Let’s pretend Harry Potter is a new property and the key stakeholders are unified on how to allow fans to own certain elements of the story.

In this context, a fan couldn’t own the rights to a Hermione Granger avatar, for example, nor call their story Harry Potter but they would be able to build their own avatar and create their own content using cultural assets (e.g., think of a KitBash3D version of Diagon Alley) from the larger Wizarding World universe, and even monetize their online efforts.

The overall point here is to encourage rather than discourage fans from actively developing lore. The network effects, free marketing, and myriad potential revenue streams gained from harnessing the love fans have for their favorite stories is a potentially massive opportunity.

Note: This strategy is optimized for 100% 3D rendered animated worlds, like ‘The Lion King (2019)’, ‘Avatar: The Way of Water’, and certain virtually produced episodes of ‘Love Death + Robots’, where digital assets can be reused, rather than live action filmed entertainment.

And what exactly would these ‘efforts’ look like? This is where we move to the second point.

Currently, when a 3D asset is created in Hollywood, it is only used once, for the explicit purpose of filming it. After the film or TV show is exhibited, the asset is rarely, if ever, reused.

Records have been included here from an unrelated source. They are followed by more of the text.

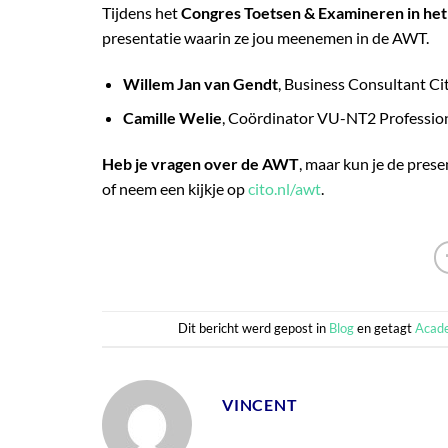
Tijdens het
Congres Toetsen & Examineren in he
presentatie waarin ze jou meenemen in de AWT.
Willem Jan van Gendt
, Business Consultant Ci
Camille Welie
, Coördinator VU-NT2 Profession
Heb je vragen over de AWT
, maar kun je de pres
of neem een kijkje op
cito.nl/awt
.
Dit bericht werd gepost in
Blog
en getagt
Acad
VINCENT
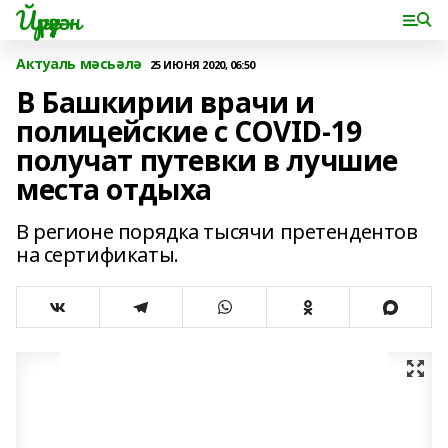
Йүрүҙән
Актуаль мәсьәлә
25 ИЮНЯ 2020, 06:50
В Башкирии врачи и
полицейские с COVID-19
получат путевки в лучшие
места отдыха
В регионе порядка тысячи претендентов
на сертификаты.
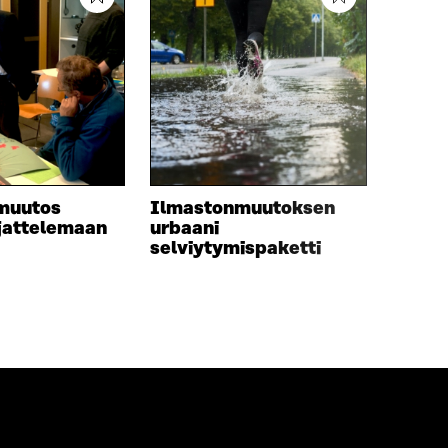
muutos
Ilmastonmuutoksen
jattelemaan
urbaani
selviytymispaketti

Think of all the avatars, environments, fashion, props, weapons, and other digital goods created in recent years for various movies and TV series. Almost all of these 3D assets are created with software that can be used in tandem with a game engine. Yet, these assets are never utilized beyond the discreet purpose of capturing them on film.

By merging real-time virtual production and gaming pipelines to create interoperable 3D assets, Hollywood studios could leverage web3 network effects to much greater effect by generating recurring revenue streams prior to the release of a movie or TV series.

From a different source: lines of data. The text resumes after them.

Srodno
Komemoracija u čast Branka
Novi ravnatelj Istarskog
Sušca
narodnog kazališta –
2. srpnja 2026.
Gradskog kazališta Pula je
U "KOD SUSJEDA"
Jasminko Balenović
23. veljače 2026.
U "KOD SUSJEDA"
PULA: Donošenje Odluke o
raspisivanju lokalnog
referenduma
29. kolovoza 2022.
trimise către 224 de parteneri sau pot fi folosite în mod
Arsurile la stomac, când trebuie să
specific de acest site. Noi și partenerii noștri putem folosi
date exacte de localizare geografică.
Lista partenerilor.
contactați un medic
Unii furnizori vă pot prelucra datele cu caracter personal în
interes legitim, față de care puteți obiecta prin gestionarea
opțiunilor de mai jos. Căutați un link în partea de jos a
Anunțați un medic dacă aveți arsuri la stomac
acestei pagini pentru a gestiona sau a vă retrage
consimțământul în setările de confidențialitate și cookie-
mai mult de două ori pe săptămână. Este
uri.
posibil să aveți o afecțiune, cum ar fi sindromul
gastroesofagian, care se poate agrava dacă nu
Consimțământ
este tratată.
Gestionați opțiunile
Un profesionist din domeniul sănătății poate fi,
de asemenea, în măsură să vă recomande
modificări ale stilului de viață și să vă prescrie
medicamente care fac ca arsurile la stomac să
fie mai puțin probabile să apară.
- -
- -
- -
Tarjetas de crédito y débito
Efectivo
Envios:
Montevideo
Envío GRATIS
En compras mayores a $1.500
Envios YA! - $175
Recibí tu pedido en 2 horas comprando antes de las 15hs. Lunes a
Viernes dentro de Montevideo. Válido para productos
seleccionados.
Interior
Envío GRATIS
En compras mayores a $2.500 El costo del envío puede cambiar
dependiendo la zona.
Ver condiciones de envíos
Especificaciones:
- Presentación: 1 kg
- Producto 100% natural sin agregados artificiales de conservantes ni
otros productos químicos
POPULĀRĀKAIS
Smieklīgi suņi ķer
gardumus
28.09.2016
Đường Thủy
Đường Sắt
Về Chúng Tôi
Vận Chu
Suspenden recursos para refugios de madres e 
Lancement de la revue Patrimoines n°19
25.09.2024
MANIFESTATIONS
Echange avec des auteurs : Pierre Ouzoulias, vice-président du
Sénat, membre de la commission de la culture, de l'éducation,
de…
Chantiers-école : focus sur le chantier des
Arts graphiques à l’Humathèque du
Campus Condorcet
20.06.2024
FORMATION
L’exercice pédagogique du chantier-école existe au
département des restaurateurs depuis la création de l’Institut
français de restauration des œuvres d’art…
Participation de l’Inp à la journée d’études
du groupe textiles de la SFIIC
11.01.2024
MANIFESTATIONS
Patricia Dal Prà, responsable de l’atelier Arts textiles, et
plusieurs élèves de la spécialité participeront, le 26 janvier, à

Note: In this model, the discreet horizontal/waterfall stages of content production (development, pre-production, photography, post-production) that Hollywood uses shift to a vertical/agile workflow. As such, the allocation of sunk costs shift too. For more information on this topic, see our previous blog here.

Web3 in the Metaverse is a very different beast than the NFT craze of 2021 and 2022, where utility was primarily confined to a token granting certain perks to the owner, like privileged access to special live events or some secret web3 ‘alpha’.

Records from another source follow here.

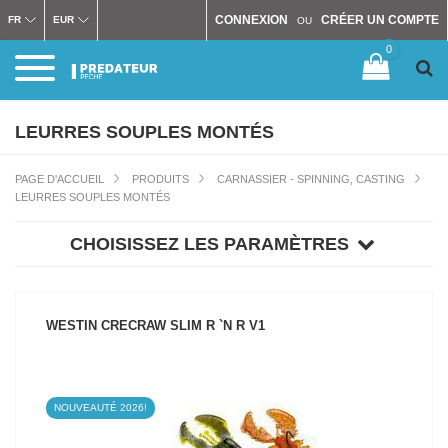
CONNEXION
CRÉER UN COMPTE
FR
EUR
OU
0
LEURRES SOUPLES MONTÉS
PAGE D'ACCUEIL
PRODUITS
CARNASSIER - SPINNING, CASTING
LEURRES SOUPLES MONTÉS
CHOISISSEZ LES PARAMÈTRES
WESTIN CRECRAW SLIM R `N R V1
NOUVEAUTÉ 2026!
VOIR LE PRODUIT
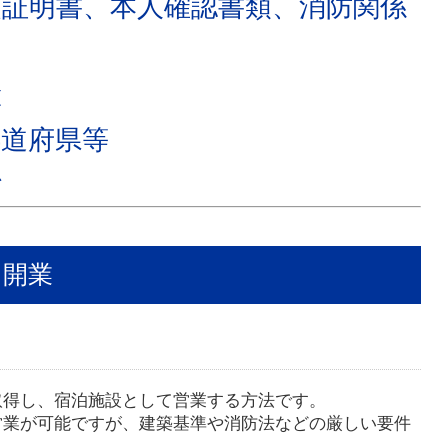
項証明書、本人確認書類、消防関係
査
都道府県等
始
る開業
取得し、宿泊施設として営業する方法です。
営業が可能ですが、建築基準や消防法などの厳しい要件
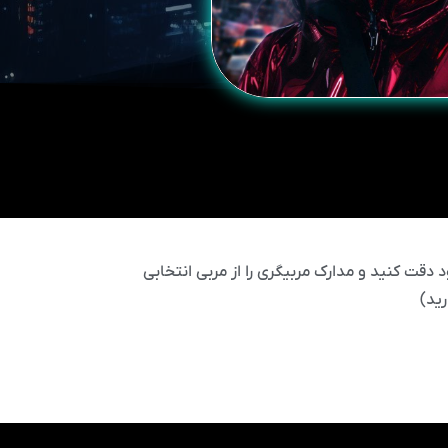
 دقت کنید و مدارک مربیگری را از مربی انتخابی
ید)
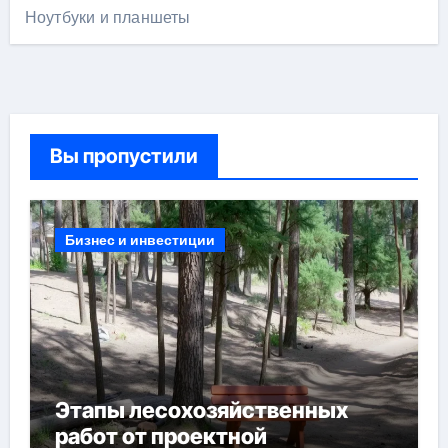
Ноутбуки и планшеты
Вы пропустили
Бизнес и инвестиции
Этапы лесохозяйственных
работ от проектной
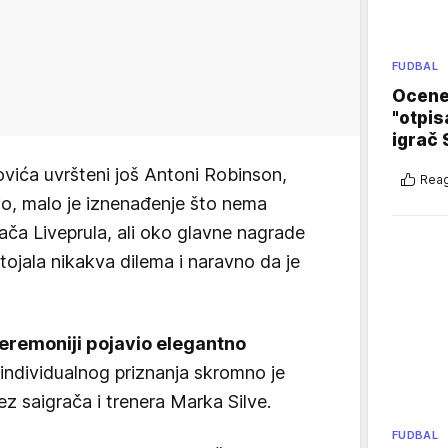
FUDBAL
Ocene 
"otpis
igrač 
ovića uvršteni još Antoni Robinson,
Reag
ojo, malo je iznenađenje što nema
ača Liveprula, ali oko glavne nagrade
stojala nikakva dilema i naravno da je
ceremoniji pojavio elegantno
 individualnog priznanja skromno je
ez saigrača i trenera Marka Silve.
FUDBAL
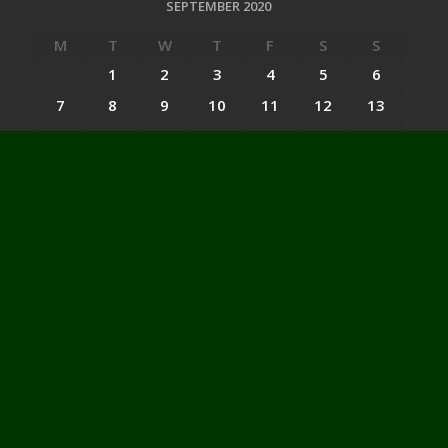
SEPTEMBER 2020
M
T
W
T
F
S
S
1
2
3
4
5
6
7
8
9
10
11
12
13
14
15
16
17
18
19
20
21
22
23
24
25
26
27
28
29
30
« Aug
Oct »
Categories
Categories
Website : peloporwiratama.co.id - peloporwiratama.com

Just like in games, utility in the Metaverse should first and foremost be about fun.

Imagine a major Hollywood studio that is developing a new 3D movie. Since this studio planned ahead, every asset (avatars, environments, props, etc.) it creates for that movie can be deployed by fans across realities and devices.

Since each asset is game-ready, VTube-ready, and ownable, every person who purchases an avatar from that storyworld can both play it in an open world game and use it to live stream on social platforms.

All this UGC activity is of course free marketing. But it doesn’t have to stop there.

Using their own VTubers, like Hololive does, and virtual production workflows, studios can create short-form narrative content to drive storylines and prime the community ahead of the release of the movie. In this sense, the studio (the prime content creator) is the tip of the narrative spear, always out in front of the community, driving the narrative forward.

This gives the community the sturdy narrative trunk it needs to develop new narrative branches.

And this all circles back to VTubing and self expression. Being able to both identify as a character from your favorite storyworld and then express yourself as that avatar in any digital context you want is a huge unlock for fans.

There are millions of Harry Potter fans across the globe, many of whom not only strongly identify with the Wizarding World but also derive significant meaning from that shared identity. How many of these fans, then, would jump at the chance to actually become a wizard?

The #OpenMetaverse is a parallel world to our own. A world that is being built and evolving in real-time.

A world where one’s imagination can finally become reality.